2015年にアメリカ合衆国オレゴン州ポートランドにて活動を開始し、2024年7月に終止符を打ったアトモスフェリック/ディプレッシヴ・ブラック・メタル・バンドNONEについて。


全アルバムのレビュー

1. NONE (2017年、1stアルバム)

3曲30分のデビュー作。早速ファズのしっかり効いたギターを主軸とするアトモスフェリック・ブラックメタルをやっているが、プレイの力感を削がない程度に音抜けを抑えたプロダクションである。こうした堅実さはいかにも21世紀のDSBMらしい点。

「Cold」は長尺であるが、変化の付け方に過不足がなく、ブラストビートへ持っていくプロセスに無理がない。本作のハイライトだろう。続く「Wither」はよりテンションの高く絶望的なヴォーカルが聴ける。かなり喉を酷使している様子だ。ラストの「Suffer」はキーボードの音色的に最も荒涼としている。

2. Life Has Gone On Long Enough (2018年、2ndアルバム)

前作よりメランコリック度、ディプレッシヴ度を上げた2nd。「A World, Dead and Gray」「Bed the Cold Earth」からもう至って題名通りな世界観。ヴォーカルの哀愁も強くなってきている。この2曲は本作のハイライトだ。

特に後者は、例によって単調なコード進行なのだが、メリハリのつけ方が成長したのがわかる。続く「Hypoxic」は静かな前半にリラックス感があるし、「Corroded」で嘆くヴォーカルを演出するギターやキーボードの音色も奥行きがある。「Desirate」までが良い出来、最後二曲は少し退屈。

3. Damp Chill of Life (2019年、3rdアルバム)

サウンドのより巧妙なレイヤー化を追求した3rd。アンビエントの要素が強まってコントラストが強固になった以外は、音楽的な方向性は変わっていない。ドローン的なピアノ、ローファイなりに密度も保持した憂鬱なパッセージ、輪郭が見えない打ち込みドラム、これらのミニマルな反復はリスナーに効果的にメランコリーや孤立感を感じさせる。

ドラムに関してはもう少しテクスチャがあっても良いかもしれないが、それが雰囲気の冷たさに一役買っているのも事実だろう。特別なことは何一つしていないが、この名盤はバンドが愚直にやって来たことを見事に結実させた結果だ。「The Damp Chill of Life」「It's Painless to Let Go」「A Chance I'd Never Have」がお気に入り。クレッシェンドをカタルシスに結節させる手法が成熟している。

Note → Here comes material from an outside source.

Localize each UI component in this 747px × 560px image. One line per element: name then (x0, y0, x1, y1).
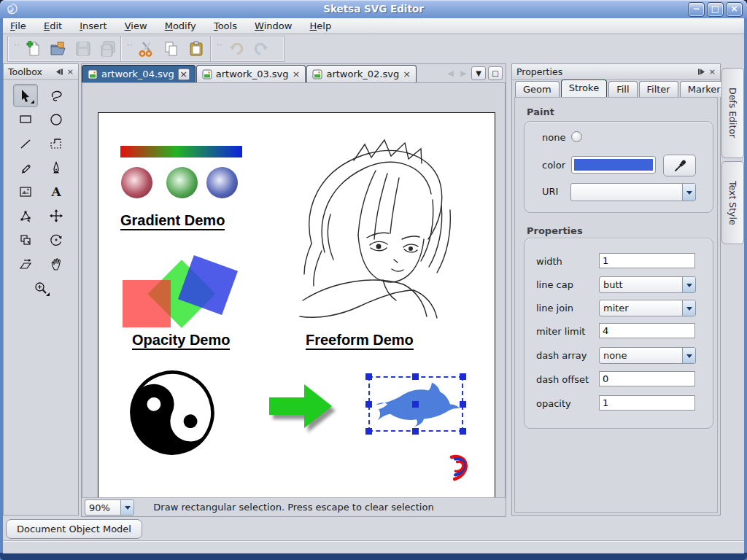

4. Inevitable (2023年、4thアルバム)

一曲平均9分を超える大作志向になった4th。4年のブランクがあるが、方向性に劇的な変化はない。ヴォーカルの比重は更に下がり、アンビエントやポストロックの要素が前面に出て来たようだ。

「Reason to Be」はテンポアップがうまく絶望感につながっているし、「Locked, Empty Room」はダークアンビエントとしてアルバムのムードを強化している。後者と「My Gift」は少々長さを感じるし、アルバムの一貫性という意味ではやはり3rdには及ばない。ラストの「Rest」の破壊的なヴォーカルパフォーマンスが陰鬱な余韻を残す。

総括

NONEにおけるキャリア全体の音楽的特徴を端的にまとめてみる

・アトモスフェリック・ブラック・メタル、ディプレッシヴ・ブラック・メタルの音楽性
・絶望感や孤独感、自然との繋がりをテーマにしている
・感情的な表現力と共に、環境音やメランコリックなメロディーを組み合わせた楽曲が多い
・ボーカルには絶叫や囁きが多用され、楽曲全体が重く感情的な雰囲気を持っている
・メンバーの正体は公開されておらず、匿名性がNONEの神秘性を助長している


NONEの音楽性はXasthurほど鬱屈とした絶望感はないし、Woods of Desolationほどブラックゲイズ寄りでもないし、ColdWorldほど凍えた世界観でもない。

こうしたDSBMアーティストを踏襲した上で、各要素を絶妙な按配でハイブリッドさせている。その手堅いアプローチは、Burzumなどのノルウェー産ブラック・メタルを現代的にアップデートさせたかのようだ。

NONEの音楽には、曲構造でもサウンド面でも目新しさや驚きは皆無である。しかし、そのアプローチの徹底した堅実さにおいてブラックメタルのリスナーを惹きつけるには十分な魅力を放っていると言える。

彼ら(あるいは彼?)が活動を休止した理由は不明であるが、表現面で的を絞り過ぎ、ある程度枚数を重ねると、フィードバック的に創作意欲が削がれることもままあるのはこの手のアーティストの宿命なのかもしれない。

最後まで読んでいただきありがとうございました。